Edge Deployment Paths

How the HLM-Nano and HLM-Micro checkpoints reach real hardware. Three viable paths today, with explicit caveats about what is verified end-to-end and what is reference math waiting for a target board.

Status

Two of the three paths work today end to end. The third (Nano on bare MCU via the C reference kernel) has correct math and a complete cross-compile recipe but has not yet been flashed to a physical board.

Path A — Nano on bare MCU (C99 reference kernel)

A dependency-free C99 implementation of the Nano forward pass, with zero malloc, all allocations static. Loads model.int8.bin + scales from model.int8.json, runs the polynomial-Hopfield forward pass.

What ships:

  • the C99 Nano kernel headers — 433 lines, dependency-free
  • micro/code/nano/c_kernel/test_harness.c — desktop validation harness
  • micro/code/nano/c_kernel/Makefile — host + AVR + Cortex-M targets
  • micro/code/nano/hlm_nano_demo/ — Arduino IDE sketch that runs the tiny preset and prints predictions over Serial
  • micro/code/nano/tools/bin2c.py — regenerates model_data.h + scales.h for the sketch after retraining

Cross-compile recipes:

bash
# Host (verify the math)
cd micro/code/nano/c_kernel
make
./test_harness ../../../checkpoints/output-nano-tiny-v0/model.int8.json \
               ../../../checkpoints/output-nano-tiny-v0/model.int8.bin

# Arduino Uno (ATmega328P, 2 KB SRAM, 32 KB flash)  — v1 work, see caveat below
make TARGET=avr

# nRF52, STM32L4, Teensy 4 (Cortex-M4 + FPU)
make TARGET=arm-m4

# STM32L0, Pi Pico (Cortex-M0+)
make TARGET=arm-m0

Arduino IDE path: open micro/code/nano/hlm_nano_demo/hlm_nano_demo.ino, pick the target board, upload. The sketch prints the predicted class and logits over Serial every two seconds on a synthetic impact signature.

Static state by preset:

PresetParamsINT8 sizeC-kernel static stateFits
Nano-Tiny1,5251.5 KB~6.5 KBnRF52, STM32L4, RP2040, Teensy, ESP32
Nano-Small2,8052.8 KB~12 KBnRF52, STM32L4, RP2040, Teensy, ESP32
Nano-Micro6,6226.5 KB~27 KBRP2040, Teensy, ESP32, large STM32

Caveats:

  1. Not yet validated on a flashed board. Math is verified — the C kernel reproduces the Python reference's prediction on the synthetic impact signature, and the INT8 quantization step (600 eval samples) confirms dequant matches FP32 accuracy. The next step is flashing one of the target boards.
  2. Arduino Uno (AVR) needs the v1 variant. Current sketch uses regular flash for the model and float activations. ATmega328P (2 KB SRAM, no FPU) needs the planned INT16 fixed-point + PROGMEM variant before it fits.
  3. Stem bias is zero-initialised in test_harness.c / scales.h. Works for the synthetic 3-class task because the bias learned to be near zero; a production deploy should parse the FP16 block of model.int8.bin.
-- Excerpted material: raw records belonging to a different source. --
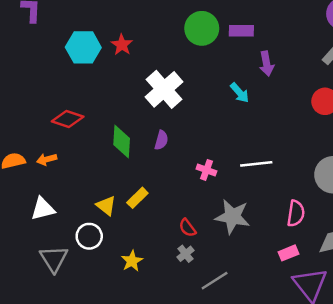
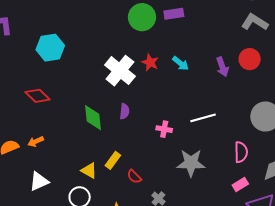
red star: (122, 45) -> (150, 62), moved
purple arrow: (267, 64) -> (222, 67), moved
red diamond: (68, 119) -> (38, 96), moved, turned 35
red semicircle: (187, 228) -> (134, 177), moved

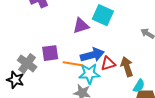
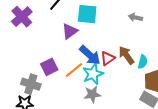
blue arrow: (92, 55) -> (90, 55), turned 75
orange line: (73, 64) -> (74, 70), turned -30
cyan semicircle: (139, 86) -> (143, 62), moved

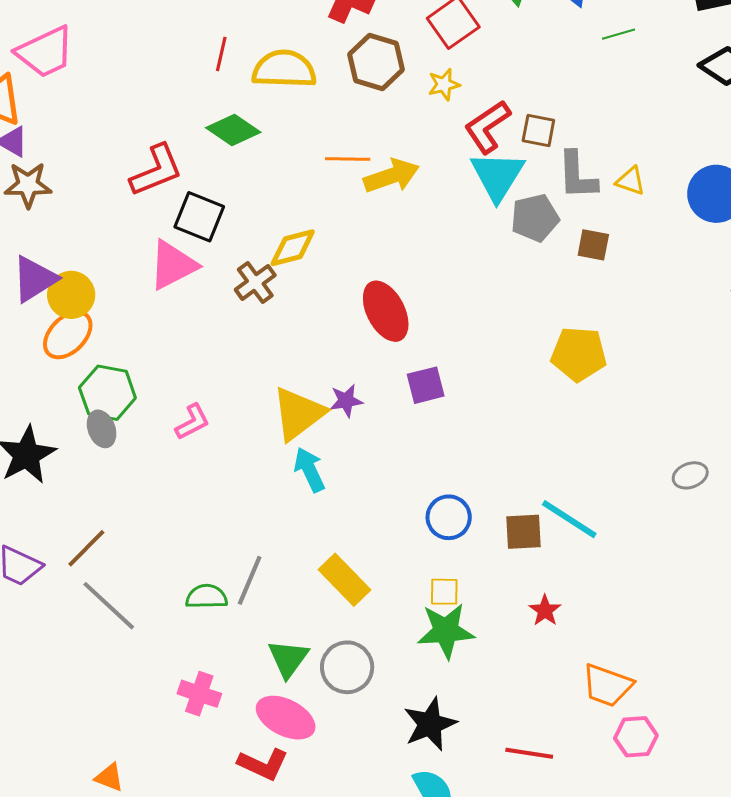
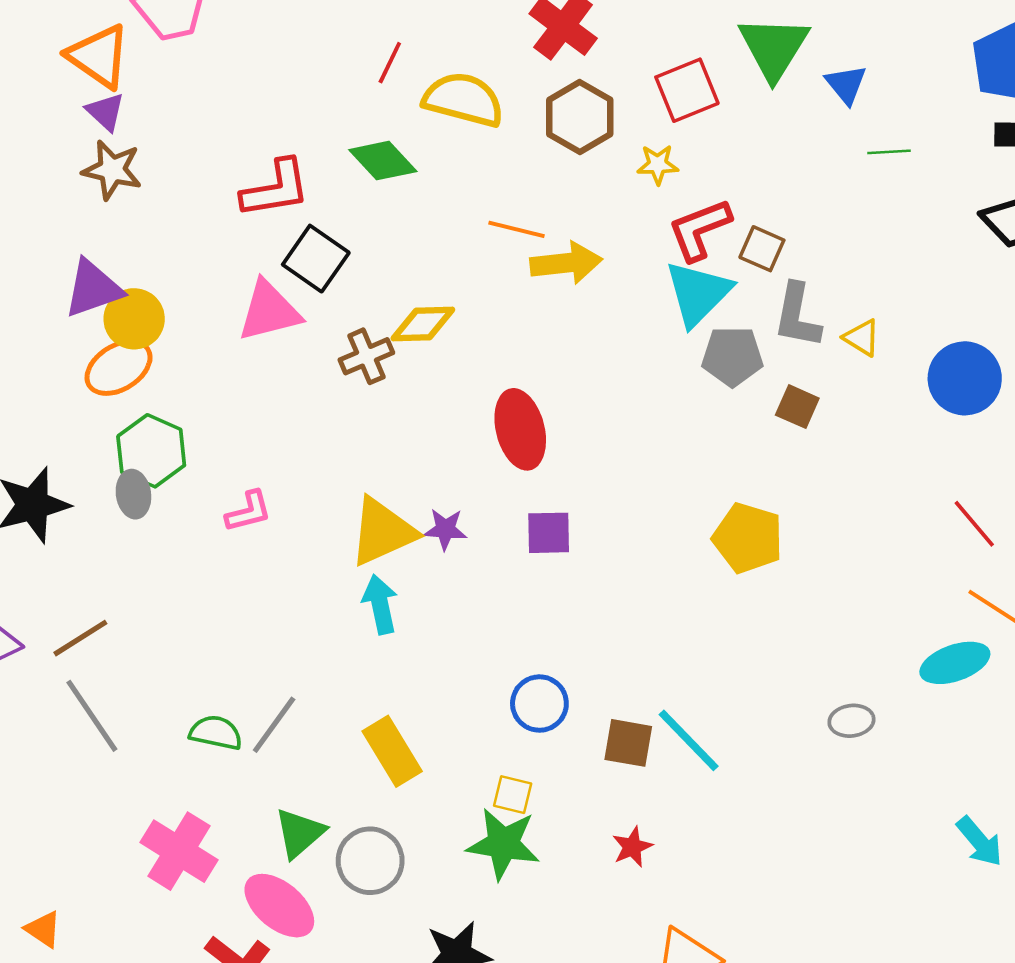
pink cross: (199, 694) -> (179, 851), size x1.4

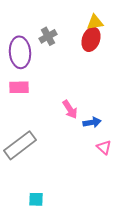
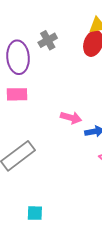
pink arrow: (70, 109) -> (71, 118), turned -42

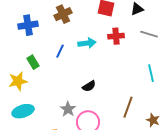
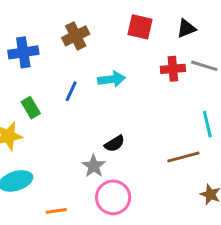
red cross: (116, 36) -> (173, 69), moved
brown line: (128, 107) -> (183, 157), moved, turned 55
gray star: (68, 109) -> (94, 166), moved

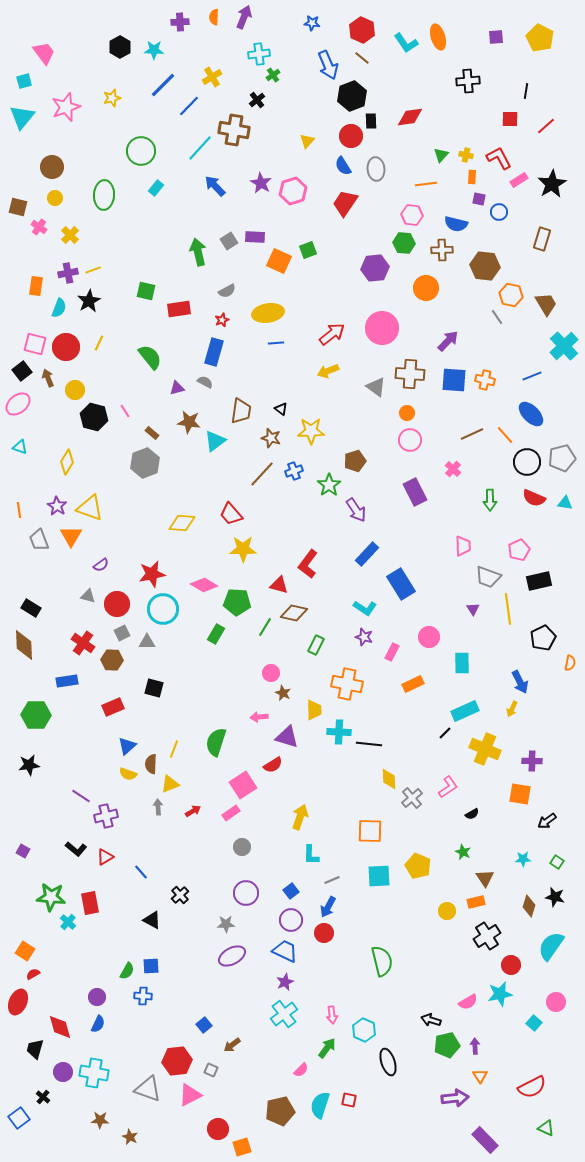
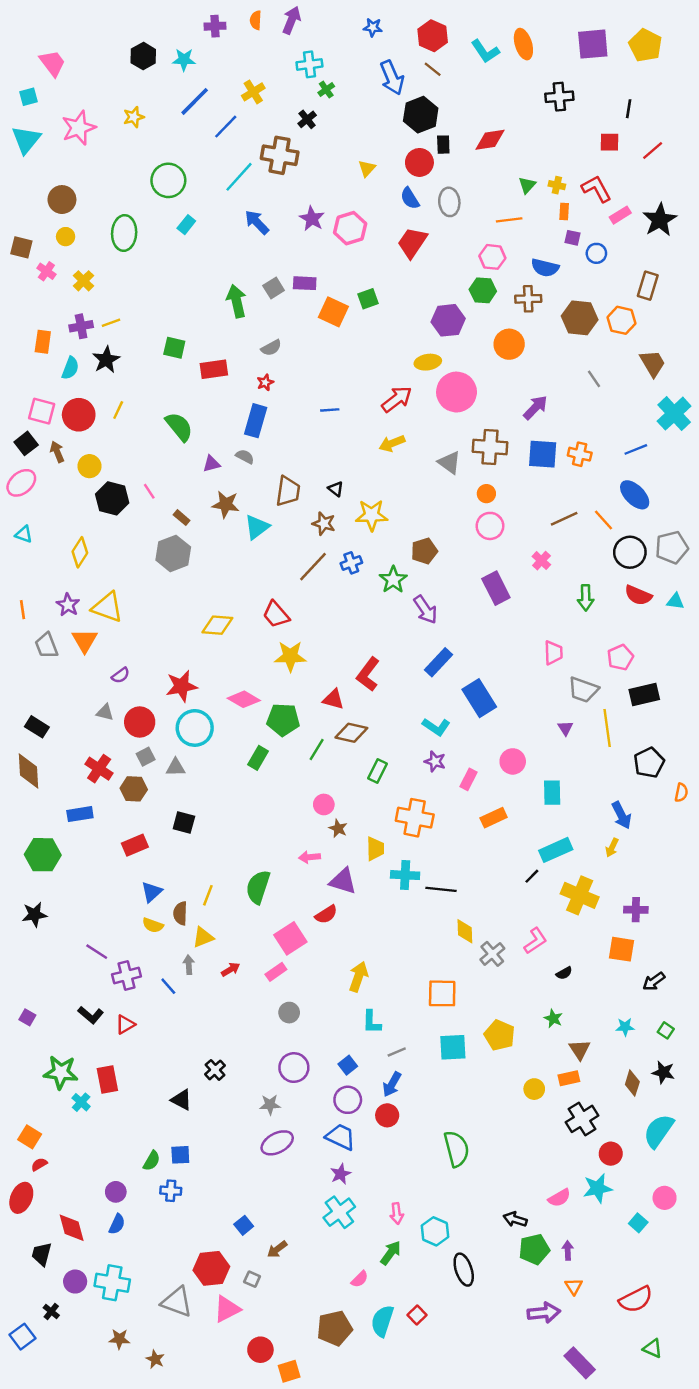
purple square: (496, 37) -> (593, 44), size x1.8
orange hexagon: (511, 295) -> (621, 320), moved
yellow ellipse: (268, 313) -> (428, 362), moved, size x0.7
blue line: (141, 872) -> (168, 986), moved
red square: (349, 1100) -> (417, 1315), turned 35

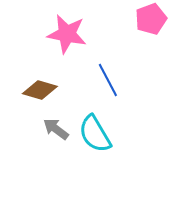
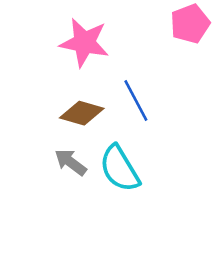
brown diamond: (40, 90) -> (82, 113), moved

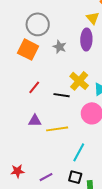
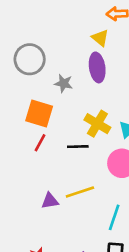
orange square: (28, 50) -> (39, 113), moved
purple triangle: (35, 121) -> (50, 201), moved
Path B — Micro on ESP32 + sensor, streaming to a laptop host

Working today end to end. ESP32 + MPU6050 6-axis accelerometer streams 32-channel feature frames (raw + derived + cheap FFT bins) over USB serial at ~125 Hz; a laptop receives the frames and runs HLM-Micro inference with audit certificate generation.

What ships:

  • the ESP32 + MPU6050 firmware sketch
  • micro/hardware/firmware/sensor_node_analog.ino — analog-input alternative
  • micro/hardware/host/live_inference.py — laptop receiver + model runner
  • micro/hardware/host/requirements.txt — Python deps
  • micro/hardware/wiring/mpu6050_esp32.md — wiring guide

Hardware list:

  • ESP32 DevKitC (or any ESP32 board with USB serial)
  • MPU6050 6-axis IMU
  • I2C wiring (SDA → GPIO21, SCL → GPIO22, default ESP32 pins)
  • USB cable to the laptop

Caveat: the inference itself still runs on the laptop. A native ESP32-S3 INT4 kernel for HLM-Micro is on the roadmap but not yet built. Today's micro deployment is the "ESP32 streams frames, laptop runs the model" pattern, which is sufficient for an on-site demo with a real board in the buyer's hand.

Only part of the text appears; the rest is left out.